I was disappointed in the way that, when Nintendo released the Wii, it took Sony and Microsoft two years to release Move and Kinect. So with the first Wii Nintendo was like, “OK, we’re going to target a wider audience and we bring them something new they haven’t seen before.” That’s why the Wii was such a huge success.
Now, with the Wii U, I watched Nintendo’s reveal then I watched the Sony conference, and all of a sudden I saw that Nintendo isn’t bringing anything new to the market with the console.
PS Vita can do the same because it already has all the hardware for it, and for Sony, they probably just thought, “OK we have the hardware to match so now we just need the software.”
So Wii U doesn’t do much that is new, and I am guessing that after Sony revealed PS Vita, that there was a lot of running around at Nintendo’s Kyoto headquarters trying to figure out how it could match Sony’s console.
I do enjoy the idea of Wii U, but it already has competition, whereas the original Wii didn’t have a competitor for about two years.
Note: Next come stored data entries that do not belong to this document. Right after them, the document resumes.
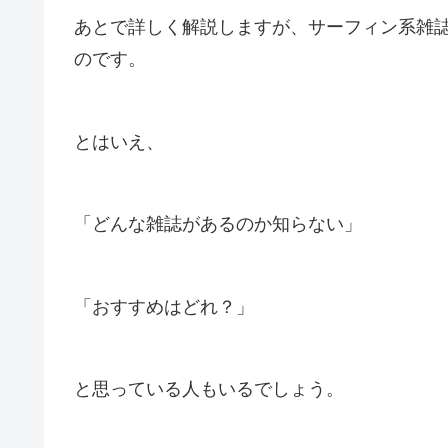
あとで詳しく解説しますが、サーフィン系雑
のです。
とはいえ、
「どんな雑誌があるのか知らない」
「おすすめはどれ？」
と思っている人もいるでしょう。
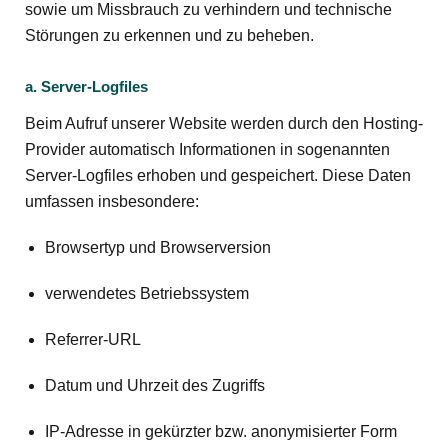
sowie um Missbrauch zu verhindern und technische
Störungen zu erkennen und zu beheben.
a. Server-Logfiles
Beim Aufruf unserer Website werden durch den Hosting-
Provider automatisch Informationen in sogenannten
Server-Logfiles erhoben und gespeichert. Diese Daten
umfassen insbesondere:
Browsertyp und Browserversion
verwendetes Betriebssystem
Referrer-URL
Datum und Uhrzeit des Zugriffs
IP-Adresse in gekürzter bzw. anonymisierter Form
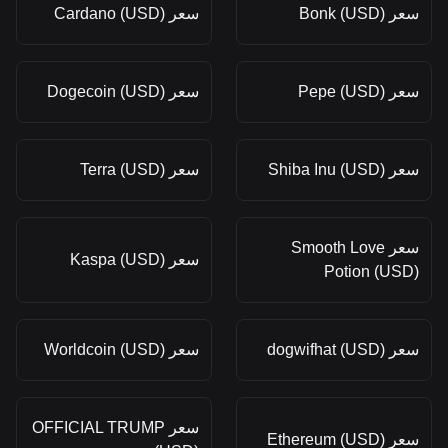
سعر Bonk (USD)
سعر Cardano (USD)
سعر Pepe (USD)
سعر Dogecoin (USD)
سعر Shiba Inu (USD)
سعر Terra (USD)
سعر Smooth Love
سعر Kaspa (USD)
Potion (USD)
سعر dogwifhat (USD)
سعر Worldcoin (USD)
سعر OFFICIAL TRUMP
سعر Ethereum (USD)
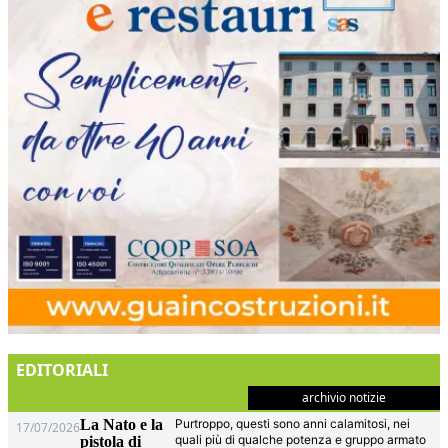
EDITORIALI
archivio notizie
La Nato e la
Purtroppo, questi sono anni calamitosi, nei
17/07/2026
quali più di qualche potenza e gruppo armato
pistola di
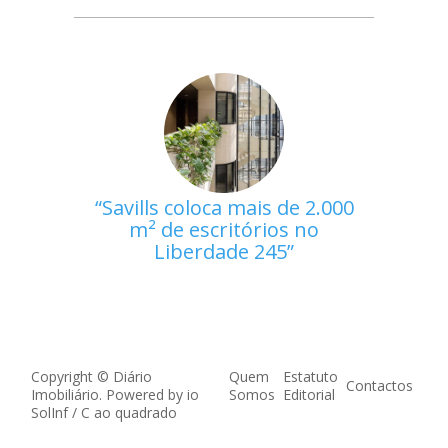
Savills coloca mais de 2.000
m² de escritórios no
Liberdade 245
Copyright © Diário
Quem
Estatuto
Contactos
Imobiliário. Powered by
io
Somos
Editorial
SolInf
/
C ao quadrado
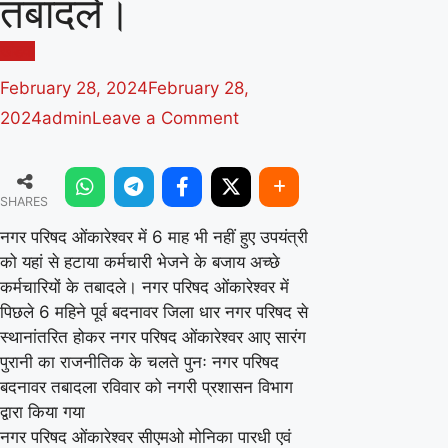
तबादले।
खंडवा
February 28, 2024
February 28,
on
2024
admin
Leave a Comment
नगर
परिषद
SHARES
ओंकारेश्वर
में
नगर परिषद ओंकारेश्वर में 6 माह भी नहीं हुए उपयंत्री
को यहां से हटाया कर्मचारी भेजने के बजाय अच्छे
6
कर्मचारियों के तबादले। नगर परिषद ओंकारेश्वर में
माह
पिछले 6 महिने पूर्व बदनावर जिला धार नगर परिषद से
भी
स्थानांतरित होकर नगर परिषद ओंकारेश्वर आए सारंग
नहीं
पुरानी का राजनीतिक के चलते पुनः नगर परिषद
हुए
बदनावर तबादला रविवार को नगरी प्रशासन विभाग
द्वारा किया गया
उपयंत्री
नगर परिषद ओंकारेश्वर सीएमओ मोनिका पारधी एवं
को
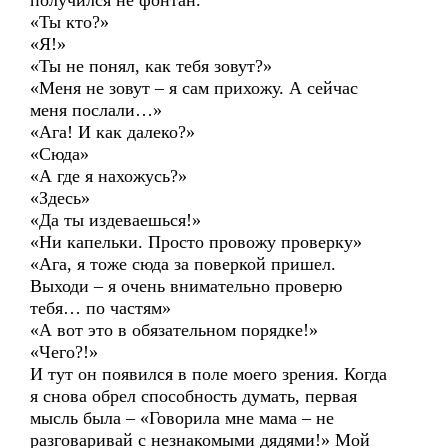
получился не фонтан.
«Ты кто?»
«Я!»
«Ты не понял, как тебя зовут?»
«Меня не зовут – я сам прихожу. А сейчас
меня послали…»
«Ага! И как далеко?»
«Сюда»
«А где я нахожусь?»
«Здесь»
«Да ты издеваешься!»
«Ни капельки. Просто провожу проверку»
«Ага, я тоже сюда за поверкой пришел.
Выходи – я очень внимательно проверю
тебя… по частям»
«А вот это в обязательном порядке!»
«Чего?!»
И тут он появился в поле моего зрения. Когда
я снова обрел способность думать, первая
мысль была – «Говорила мне мама – не
разговаривай с незнакомыми дядями!» Мой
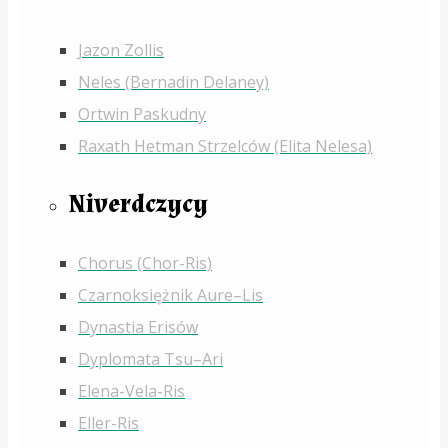
Jazon Zollis
Neles (Bernadin Delaney)
Ortwin Paskudny
Raxath Hetman Strzelców (Elita Nelesa)
Niverdczycy
Chorus (Chor-Ris)
Czarnoksiężnik Aure–Lis
Dynastia Erisów
Dyplomata Tsu–Ari
Elena-Vela-Ris
Eller-Ris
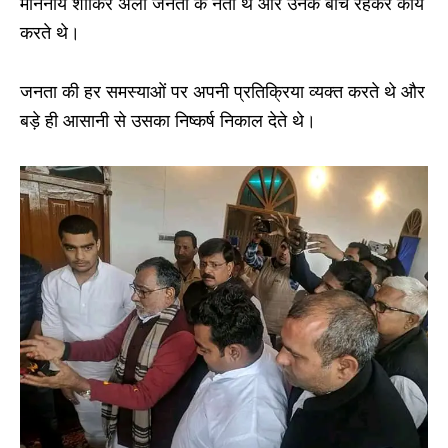
माननीय शाकिर अली जनता के नेता थे और उनके बीच रहकर कार्य
करते थे।
जनता की हर समस्याओं पर अपनी प्रतिक्रिया व्यक्त करते थे और
बड़े ही आसानी से उसका निष्कर्ष निकाल देते थे।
Now, they are already facing competition.
So do you reckon there could be tricky times ahead for Nintendo potentially?
Well, it’s magnificent for the players to be given more choice, but we just have to sit and wait to see how it works out. Because it’s like, I already have a PS3; I won’t have to buy a Wii U as I’m pretty sure that my PS3 and my Vita will be able to do the same together.
The plus side is that I can take the Vita away and outdoors, but the Wii U pad is not a portable console. Nintendo stated this clearly. Then you have Microsoft which, well, I hope they come up with something else. Kinect is cool, but now Wii U and Sony are getting ahead of them.